- [Work order]
Only the lines from the top of the records below through the line containing "אהבה בוונציה: קונצרט נהדר באורך" should be printed, exactly and without pictures.
[Opening Extracted data section]
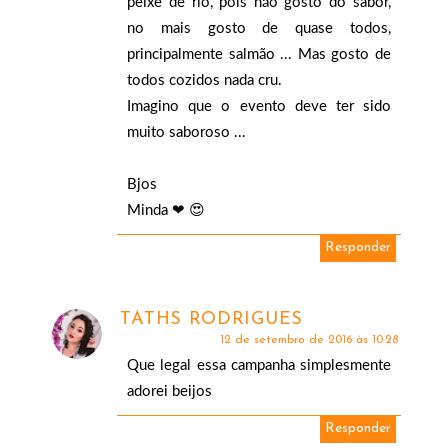
peixe de rio, pois não gosto do sabor,
no mais gosto de quase todos,
principalmente salmão ... Mas gosto de
todos cozidos nada cru.
Imagino que o evento deve ter sido
muito saboroso ...
Bjos
Minda ❤ 😍
Responder
TATHS RODRIGUES
12 de setembro de 2016 às 10:28
Que legal essa campanha simplesmente
adorei beijos
Responder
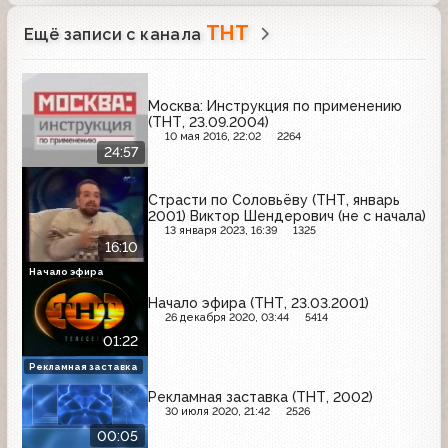
ТНТ
Ещё записи с канала
Москва: Инструкция по применению
(ТНТ, 23.09.2004)
10 мая 2016, 22:02
2264
24:57
Страсти по Соловьёву (ТНТ, январь
2001) Виктор Шендерович (не с начала)
13 января 2023, 16:39
1325
16:10
Начало эфира
Начало эфира (ТНТ, 23.03.2001)
26 декабря 2020, 03:44
5414
01:22
Рекламная заставка
Рекламная заставка (ТНТ, 2002)
30 июля 2020, 21:42
2526
00:05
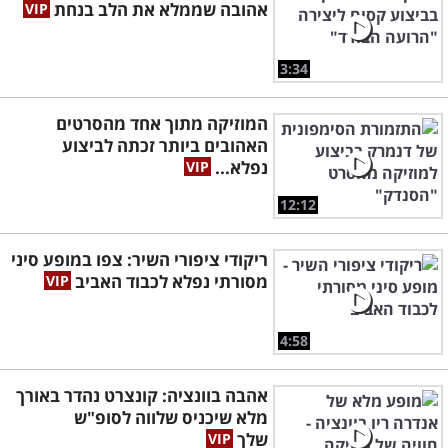
אהובה שממלא את הלב בנחת
3:34
המוזיקה מתוך אחד מהסרטים
האהובים ביותר זכתה לביצוע
נפלא...
12:12
ריקודי ציפורי השיר: צפו במופע סיני
מסורתי נפלא לכבוד האביב
4:58
אהבה בוונציה: קונצרט נהדר באורך
מלא שיכניס שלווה לסופ"ש
שלך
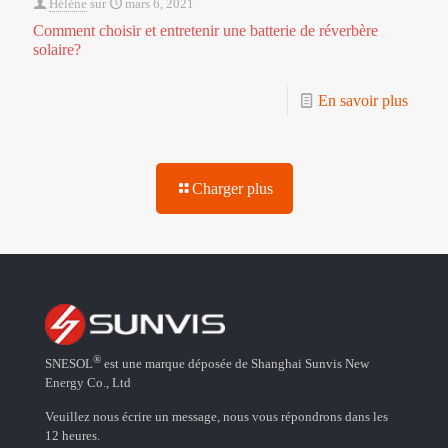
Hélène
sur
mars 6, 2021
Comment choisir et entretenir une batterie de réverbère
solaire?
En savoir plus
Charger plus
®
SNESOL
est une marque déposée de Shanghai Sunvis New
Energy Co., Ltd
Veuillez nous écrire un message, nous vous répondrons dans les
12 heures.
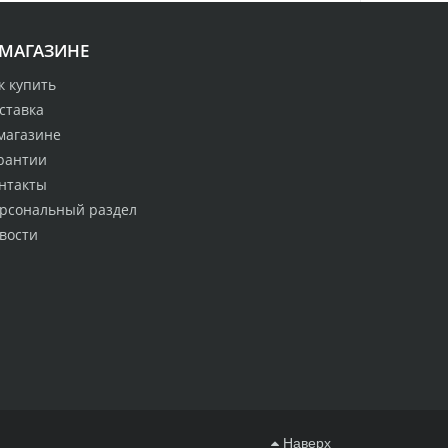
 МАГАЗИНЕ
к купить
ставка
магазине
рантии
нтакты
рсональный раздел
вости
Наверх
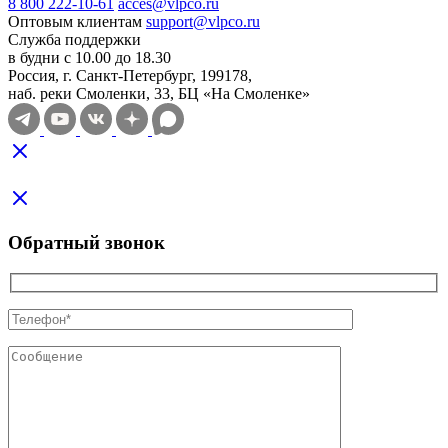
8 800 222-10-61
acces@vlpco.ru
Оптовым клиентам
support@vlpco.ru
Служба поддержки
в будни с 10.00 до 18.30
Россия, г. Санкт-Петербург, 199178,
наб. реки Смоленки, 33, БЦ «На Смоленке»
Обратный звонок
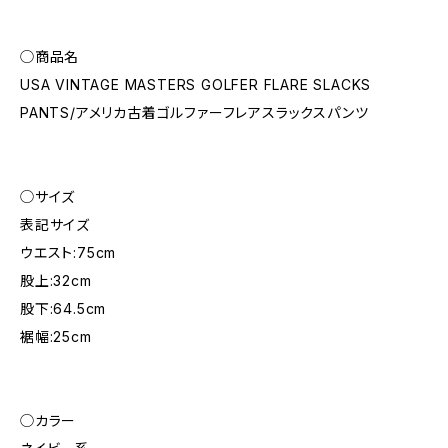
◯商品名
USA VINTAGE MASTERS GOLFER FLARE SLACKS
PANTS/アメリカ古着ゴルファーフレアスラックスパンツ
◯サイズ
表記サイズ
ウエスト:75cm
股上:32cm
股下:64.5cm
裾幅:25cm
◯カラー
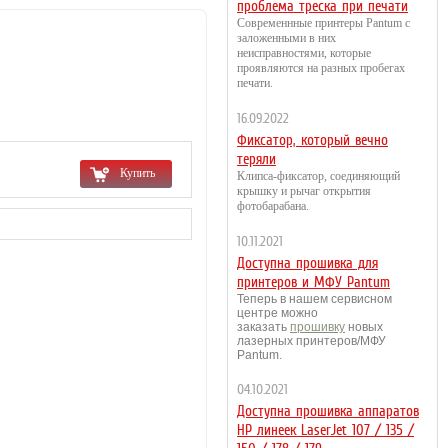
проблема треска при печати
Современнные принтеры Pantum с
заложенными в них
неисправностями, которые
проявляются на разных пробегах
печати.
16.09.2022
Фиксатор, который вечно
теряли
Купить
Клипса-фиксатор, соединяющий
крышку и рычаг открытия
фотобарабана.
10.11.2021
Доступна прошивка для
принтеров и МФУ Pantum
Теперь в нашем сервисном
центре можно
заказать
прошивку
новых
лазерных принтеров/МФУ
Pantum.
04.10.2021
Доступна прошивка аппаратов
HP линеек LaserJet 107 / 135 /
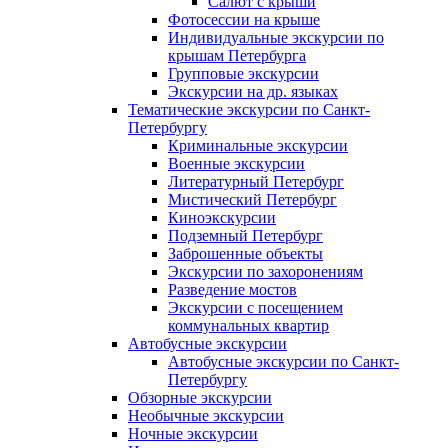
Салют с крыши
Фотосессии на крыше
Индивидуальные экскурсии по
крышам Петербурга
Групповые экскурсии
Экскурсии на др. языках
Тематические экскурсии по Санкт-
Петербургу
Криминальные экскурсии
Военные экскурсии
Литературный Петербург
Мистический Петербург
Киноэкскурсии
Подземный Петербург
Заброшенные объекты
Экскурсии по захоронениям
Разведение мостов
Экскурсии с посещением
коммунальных квартир
Автобусные экскурсии
Автобусные экскурсии по Санкт-
Петербургу
Обзорные экскурсии
Необычные экскурсии
Ночные экскурсии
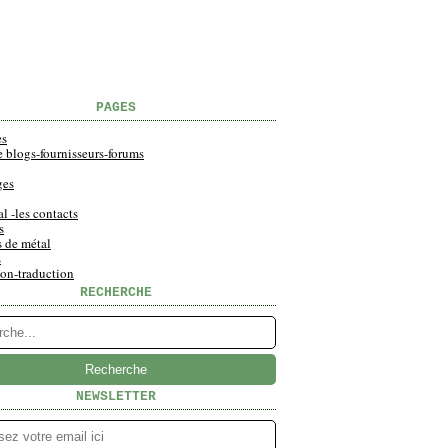
PAGES
es
e blogs-fournisseurs-forums
ges
al -les contacts
s
s de métal
s
ion-traduction
RECHERCHE
NEWSLETTER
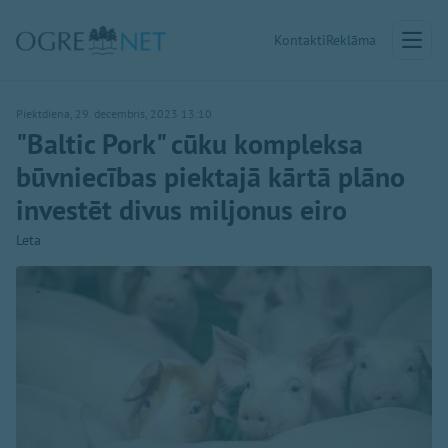
Kontakti
Reklāma
Piektdiena, 29. decembris, 2023 13:10
"Baltic Pork" cūku kompleksa
būvniecības piektajā kārtā plāno
investēt divus miljonus eiro
Leta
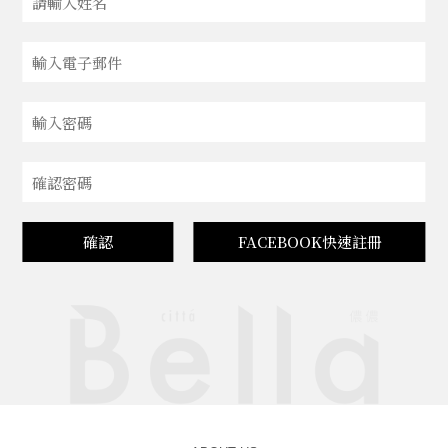
確認
FACEBOOK快速註冊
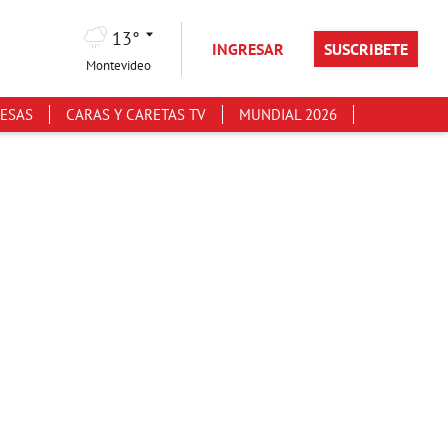
13°
INGRESAR
SUSCRIBETE
Montevideo
ESAS
CARAS Y CARETAS TV
MUNDIAL 2026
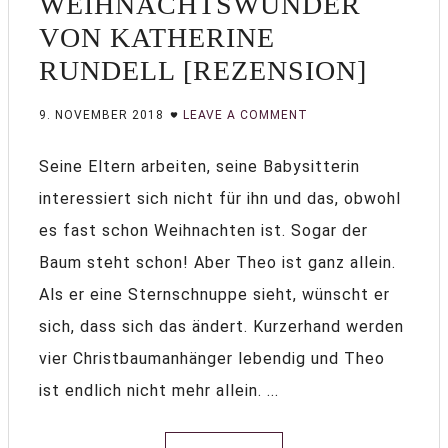
WEIHNACHTSWUNDER
VON KATHERINE
RUNDELL [REZENSION]
9. NOVEMBER 2018
LEAVE A COMMENT
Seine Eltern arbeiten, seine Babysitterin
interessiert sich nicht für ihn und das, obwohl
es fast schon Weihnachten ist. Sogar der
Baum steht schon! Aber Theo ist ganz allein.
Als er eine Sternschnuppe sieht, wünscht er
sich, dass sich das ändert. Kurzerhand werden
vier Christbaumanhänger lebendig und Theo
ist endlich nicht mehr allein. ...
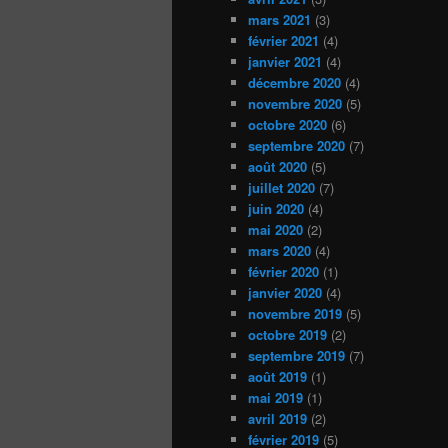
mars 2021
(3)
février 2021
(4)
janvier 2021
(4)
décembre 2020
(4)
novembre 2020
(5)
octobre 2020
(6)
septembre 2020
(7)
août 2020
(5)
juillet 2020
(7)
juin 2020
(4)
mai 2020
(2)
mars 2020
(4)
février 2020
(1)
janvier 2020
(4)
novembre 2019
(5)
octobre 2019
(2)
septembre 2019
(7)
août 2019
(1)
mai 2019
(1)
avril 2019
(2)
février 2019
(5)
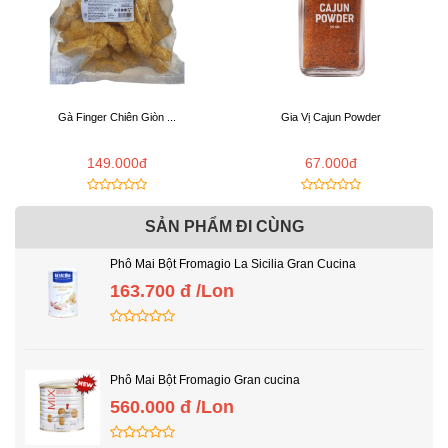
Gà Finger Chiên Giòn ...
Gia Vị Cajun Powder
149.000đ
67.000đ
SẢN PHẨM ĐI CÙNG
Phô Mai Bột Fromagio La Sicilia Gran Cucina
163.700 đ /Lon
Phô Mai Bột Fromagio Gran cucina
560.000 đ /Lon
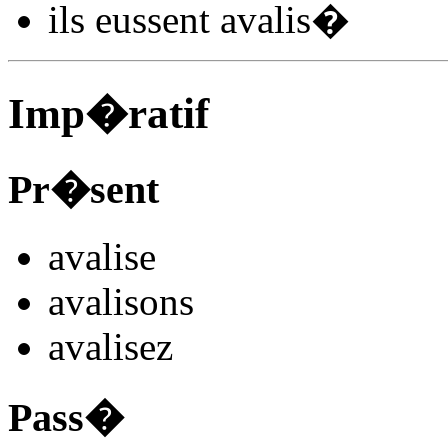
ils
eussent avalis
�
Imp�ratif
Pr�sent
avalis
e
avalis
ons
avalis
ez
Pass�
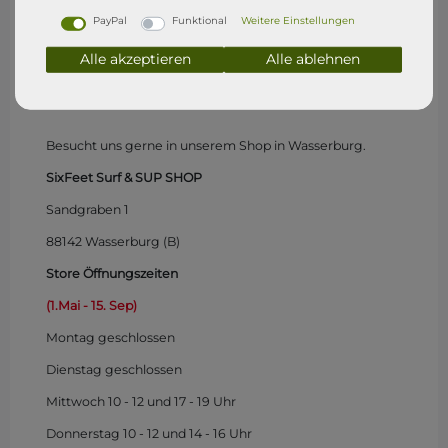
PayPal
Funktional
Weitere Einstellungen
Alle akzeptieren
Alle ablehnen
SixFeet Surf & SUP Shop
Wasserburg (Bodensee)
Besucht uns gerne in unserem Shop in Wasserburg.
SixFeet Surf & SUP SHOP
Sandgraben 1
88142 Wasserburg (B)
Store Öffnungszeiten
(1.Mai - 15. Sep)
Montag
geschlossen
Dienstag geschlossen
Mittwoch 10 - 12 und 17 - 19 Uhr
Donnerstag 10 - 12 und 14 - 16 Uhr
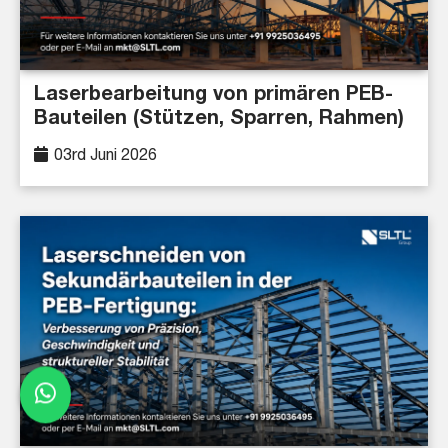
Laserbearbeitung von primären PEB-
Bauteilen (Stützen, Sparren, Rahmen)
03rd Juni 2026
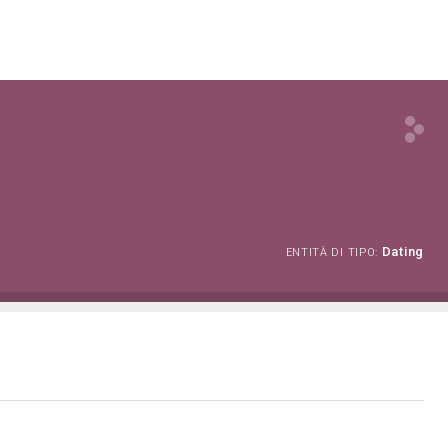
Dating
ENTITÀ DI TIPO:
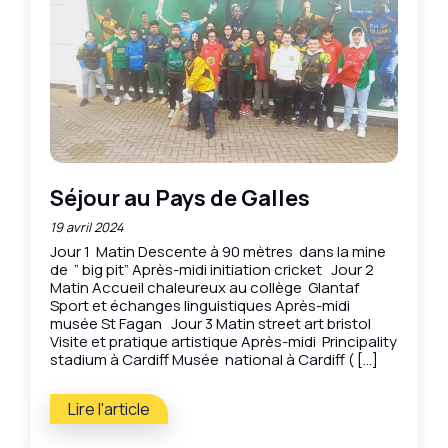
Séjour au Pays de Galles
19 avril 2024
Jour 1 Matin Descente à 90 mètres dans la mine
de ” big pit” Après-midi initiation cricket Jour 2
Matin Accueil chaleureux au collège Glantaf
Sport et échanges linguistiques Après-midi
musée St Fagan Jour 3 Matin street art bristol
Visite et pratique artistique Après-midi Principality
stadium à Cardiff Musée national à Cardiff ( […]
Lire l'article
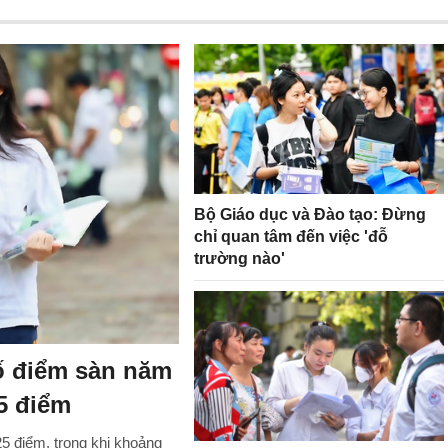
Bộ Giáo dục và Đào tạo: Đừng
chỉ quan tâm đến việc 'đỗ
trường nào'
ố điểm sàn năm
5 điểm
5 điểm, trong khi khoảng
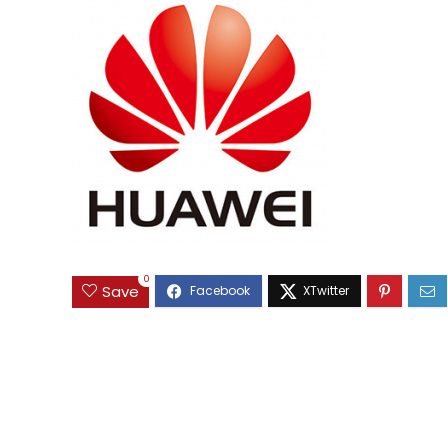
0
Save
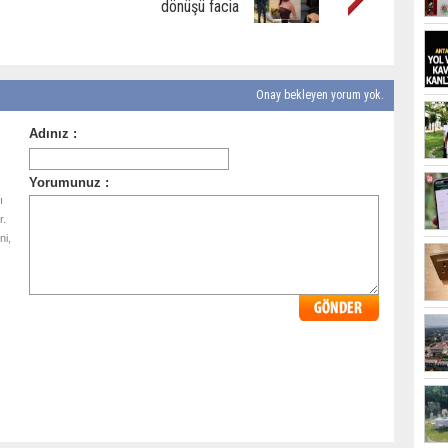
dönüşü facia
Onay bekleyen yorum yok.
ı
r.
ni,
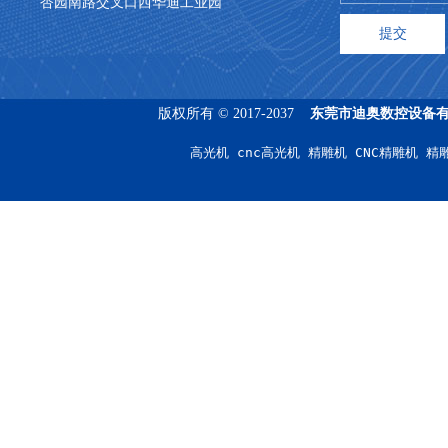
杏园南路交叉口西华迪工业园
版权所有 © 2017-2037
东莞市迪奥数控设备
高光机 cnc高光机 精雕机 CNC精雕机 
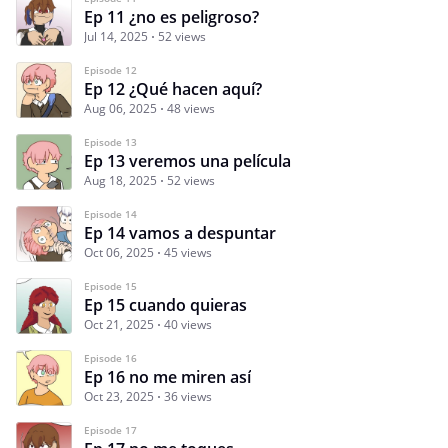
Ep 11 ¿no es peligroso?
Jul 14, 2025
52 views
Episode 12
Ep 12 ¿Qué hacen aquí?
Aug 06, 2025
48 views
Episode 13
Ep 13 veremos una película
Aug 18, 2025
52 views
Episode 14
Ep 14 vamos a despuntar
Oct 06, 2025
45 views
Episode 15
Ep 15 cuando quieras
Oct 21, 2025
40 views
Episode 16
Ep 16 no me miren así
Oct 23, 2025
36 views
Episode 17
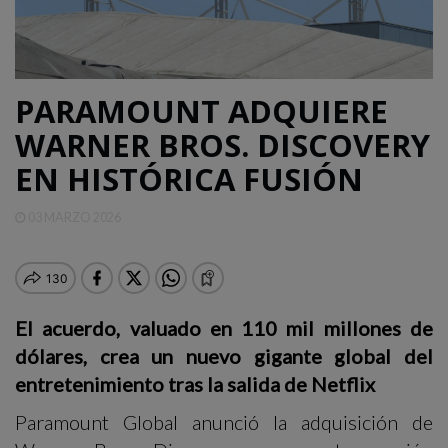
QUINTANA
ROO
PARAMOUNT ADQUIERE
DEPORTES
WARNER BROS. DISCOVERY
EN HISTÓRICA FUSIÓN
ENTRETENIMIENTO
03 MARZO 2026
OPINIÓN
El acuerdo, valuado en 110 mil millones de
dólares, crea un nuevo gigante global del
entretenimiento tras la salida de Netflix
Paramount Global anunció la adquisición de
[Closing Extracted data section]
- [Response to this exercise]
peixe de rio, pois não gosto do sabor,
no mais gosto de quase todos,
principalmente salmão ... Mas gosto de
todos cozidos nada cru.
Imagino que o evento deve ter sido
muito saboroso ...
Bjos
Minda ❤ 😍
Responder
TATHS RODRIGUES
12 de setembro de 2016 às 10:28
Que legal essa campanha simplesmente
adorei beijos
Responder
ТНТ
Ещё записи с канала
Москва: Инструкция по применению
(ТНТ, 23.09.2004)
10 мая 2016, 22:02
2264
24:57
Страсти по Соловьёву (ТНТ, январь
2001) Виктор Шендерович (не с начала)
13 января 2023, 16:39
1325
16:10
Начало эфира
Начало эфира (ТНТ, 23.03.2001)
26 декабря 2020, 03:44
5414
01:22
Рекламная заставка
Рекламная заставка (ТНТ, 2002)
30 июля 2020, 21:42
2526
00:05
אהובה שממלא את הלב בנחת
3:34
המוזיקה מתוך אחד מהסרטים
האהובים ביותר זכתה לביצוע
נפלא...
12:12
ריקודי ציפורי השיר: צפו במופע סיני
מסורתי נפלא לכבוד האביב
4:58
אהבה בוונציה: קונצרט נהדר באורך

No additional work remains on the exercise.